Scores of House Republicans deserted their leadership to vote against the bill, which cut $38 billion in spending, saying it did not go far enough. As a result, Speaker John A. Boehner was forced to rely on large numbers of Democrats to pass the measure, which subsequently sailed through the Senate, 81 to 19. It went to President Obama for his signature.
Over the last several days, House Republican leaders repeatedly defended the bill, the product of a bipartisan compromise last week less than two hours before the government would have shut down. They said that while it fell short of their goal of cutting $61 billion from spending this year, it nonetheless established the principle that the budget would have to be substantially reined in.
“Is it perfect?” Mr. Boehner said, in his final appeal to members on the House floor. “No. I’d be the first to admit it’s flawed. But welcome to divided government.”
The House vote was 260 to 167, with 59 Republicans breaking ranks to vote against the deal. The large number of defections highlighted the challenge facing Mr. Boehner as he tiptoes between conservatives who ran on a shake-it-up agenda and the limitations of what the House can do when Democrats control the Senate and the White House.
The number of House Republicans who voted against the measure would have been 60 had Representative Louie Gohmert of Texas not arrived too late to vote. Afterward, Mr. Gohmert approached the podium and said sheepishly that the bill “didn’t live up to our promises,” before walking away. Among the 87 Republican freshmen, many of whom ran on a platform of “cut it now,” 60 voted in favor of the bill and 27 against.

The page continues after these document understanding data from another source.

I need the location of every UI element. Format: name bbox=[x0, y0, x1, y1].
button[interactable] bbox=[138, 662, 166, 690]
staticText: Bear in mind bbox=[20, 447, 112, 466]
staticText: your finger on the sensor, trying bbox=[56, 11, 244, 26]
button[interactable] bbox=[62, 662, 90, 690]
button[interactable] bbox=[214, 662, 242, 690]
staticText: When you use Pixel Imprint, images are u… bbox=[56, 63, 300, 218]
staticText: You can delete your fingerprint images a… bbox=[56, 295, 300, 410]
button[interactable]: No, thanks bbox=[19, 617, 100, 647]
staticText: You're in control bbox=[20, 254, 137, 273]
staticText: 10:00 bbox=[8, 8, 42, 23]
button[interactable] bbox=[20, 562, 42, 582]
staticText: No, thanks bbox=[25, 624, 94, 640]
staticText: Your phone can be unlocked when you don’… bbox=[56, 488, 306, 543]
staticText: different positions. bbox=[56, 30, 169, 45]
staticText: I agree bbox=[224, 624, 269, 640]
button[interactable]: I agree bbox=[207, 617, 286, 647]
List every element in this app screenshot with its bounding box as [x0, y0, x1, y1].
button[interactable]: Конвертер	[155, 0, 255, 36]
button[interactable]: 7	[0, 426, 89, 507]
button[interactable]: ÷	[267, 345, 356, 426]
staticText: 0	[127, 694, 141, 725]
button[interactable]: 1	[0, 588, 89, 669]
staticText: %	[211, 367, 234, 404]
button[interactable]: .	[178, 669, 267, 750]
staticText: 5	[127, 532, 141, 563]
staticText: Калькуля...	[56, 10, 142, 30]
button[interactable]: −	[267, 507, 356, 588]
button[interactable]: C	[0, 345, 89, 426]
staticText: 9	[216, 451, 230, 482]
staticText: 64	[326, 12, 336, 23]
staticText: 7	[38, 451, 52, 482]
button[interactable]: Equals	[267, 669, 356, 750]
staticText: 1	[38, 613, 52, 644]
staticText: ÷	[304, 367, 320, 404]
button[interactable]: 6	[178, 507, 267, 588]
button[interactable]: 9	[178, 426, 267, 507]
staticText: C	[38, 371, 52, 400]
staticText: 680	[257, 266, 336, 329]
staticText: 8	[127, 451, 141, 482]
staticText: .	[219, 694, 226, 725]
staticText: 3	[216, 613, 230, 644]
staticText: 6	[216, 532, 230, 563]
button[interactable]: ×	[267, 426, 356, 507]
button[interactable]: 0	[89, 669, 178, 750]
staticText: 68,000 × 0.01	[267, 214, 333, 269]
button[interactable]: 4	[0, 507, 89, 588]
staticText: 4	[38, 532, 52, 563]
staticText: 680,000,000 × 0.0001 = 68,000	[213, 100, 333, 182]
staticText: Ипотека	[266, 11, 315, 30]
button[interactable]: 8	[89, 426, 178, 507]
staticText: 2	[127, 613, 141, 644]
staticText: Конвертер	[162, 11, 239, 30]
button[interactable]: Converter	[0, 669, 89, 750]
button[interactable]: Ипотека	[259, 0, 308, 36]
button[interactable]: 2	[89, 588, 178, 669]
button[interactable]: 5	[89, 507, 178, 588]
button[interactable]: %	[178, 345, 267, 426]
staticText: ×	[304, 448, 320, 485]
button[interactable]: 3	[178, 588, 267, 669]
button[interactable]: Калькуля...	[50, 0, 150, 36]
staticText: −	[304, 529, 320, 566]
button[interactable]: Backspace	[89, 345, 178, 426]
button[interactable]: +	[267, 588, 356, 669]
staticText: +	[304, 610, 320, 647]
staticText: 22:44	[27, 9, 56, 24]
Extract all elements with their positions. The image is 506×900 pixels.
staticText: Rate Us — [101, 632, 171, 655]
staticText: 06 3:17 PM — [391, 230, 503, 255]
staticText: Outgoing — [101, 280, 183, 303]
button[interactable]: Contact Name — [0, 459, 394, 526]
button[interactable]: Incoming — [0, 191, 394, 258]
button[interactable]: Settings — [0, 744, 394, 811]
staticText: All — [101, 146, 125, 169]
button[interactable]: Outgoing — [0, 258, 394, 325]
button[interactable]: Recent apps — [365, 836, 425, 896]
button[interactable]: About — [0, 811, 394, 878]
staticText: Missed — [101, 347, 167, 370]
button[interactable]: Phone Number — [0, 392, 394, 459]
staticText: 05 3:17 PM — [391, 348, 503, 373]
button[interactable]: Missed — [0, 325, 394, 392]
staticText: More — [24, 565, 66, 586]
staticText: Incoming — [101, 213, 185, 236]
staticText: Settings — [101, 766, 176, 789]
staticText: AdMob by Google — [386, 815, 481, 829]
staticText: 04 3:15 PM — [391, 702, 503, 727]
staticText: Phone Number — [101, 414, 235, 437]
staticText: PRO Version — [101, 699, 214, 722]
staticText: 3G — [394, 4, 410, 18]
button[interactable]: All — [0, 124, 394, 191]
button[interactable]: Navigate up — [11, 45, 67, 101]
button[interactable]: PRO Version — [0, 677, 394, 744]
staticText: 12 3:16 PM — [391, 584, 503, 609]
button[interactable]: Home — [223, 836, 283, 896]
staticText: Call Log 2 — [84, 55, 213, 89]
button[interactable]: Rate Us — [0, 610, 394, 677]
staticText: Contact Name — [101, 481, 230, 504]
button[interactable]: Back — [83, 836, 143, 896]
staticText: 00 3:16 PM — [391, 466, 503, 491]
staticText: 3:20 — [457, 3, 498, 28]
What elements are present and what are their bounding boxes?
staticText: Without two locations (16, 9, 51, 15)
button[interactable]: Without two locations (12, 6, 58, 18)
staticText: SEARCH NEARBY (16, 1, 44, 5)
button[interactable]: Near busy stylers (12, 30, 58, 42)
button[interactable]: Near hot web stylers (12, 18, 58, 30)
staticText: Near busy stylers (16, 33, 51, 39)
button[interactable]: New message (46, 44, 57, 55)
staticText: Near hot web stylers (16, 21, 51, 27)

Yet for all its last-minute drama and attendant partisan theatrics, the bill — made necessary after Democrats failed to pass a 2011 budget in the last Congress — was just an opening act for more consequential battles to come before this Congress.
Thursday’s vote was the precursor to an expected vote on Friday in the House on a budget blueprint for the next fiscal year that will call for a sea change in the structures of the giant Medicare and Medicaid entitlement programs, a measure almost certainly dead on arrival in the Democrat-controlled Senate. That fight, in turn, could be linked to the politically and economically explosive question of whether to approve an increase in the federal debt ceiling, a step many conservatives say they will resist unless Mr. Obama and his party agree to deep spending cuts for 2012 and beyond.
A mutual desire to avoid a crippling government shutdown led Democrats and Republicans to scratch their way toward a deal this time, but the far more difficult task of reducing government spending in a legislature divided not by political parties but by ideological factions will be far more difficult, especially as the 2012 election edges closer.
Almost immediately after the vote, the House moved right into a rowdy debate over the 2012 budget plan written by Representative Paul D. Ryan of Wisconsin, the Budget Committee chairman. Mr. Ryan said his plan would reduce projected annual deficits by a cumulative $4.4 trillion over the next decade through further cuts in discretionary spending programs and by turning Medicare into a “defined benefit,” replacing the current system with one in which older Americans would choose among private insurance plans. Those plans would be paid for by the government, up to preset limits. Mr. Ryan also wants to turn Medicaid into a block grant program, and to reduce the tax rates for corporations and individuals.
“This is a serious budget,” said Representative Jeff Flake, Republican of Arizona. “For all this talk about preserving Medicare, preserving Medicare as it currently is means that you are consigning it to history.”
The White House is seeking to keep the debate over the 2012 budget separate from the need to raise the debt ceiling in coming months. But many Republicans see the necessity of raising the debt limit as the best leverage they have to extract concessions from the administration and Senate Democrats, setting up months of brinkmanship this spring and summer.
“The president has asked us to raise the debt ceiling,” said Senator Mitch McConnell of Kentucky, the Republican minority leader. “Republicans, and I hope many Democrats as well, will say, ‘Mr. President, as a condition for raising the debt ceiling, you’ll need to agree to do something significant.’ And by significant, I mean something the markets view as significant, the American people view as significant, and foreign countries view as significant.”
House Republicans tried Thursday to suggest that the framework for the future negotiations, however hard fought, will come from their ranks. The party has “stopped spending our future and started saving our future,” Representative Ander Crenshaw, Republican of Florida, said on the House floor.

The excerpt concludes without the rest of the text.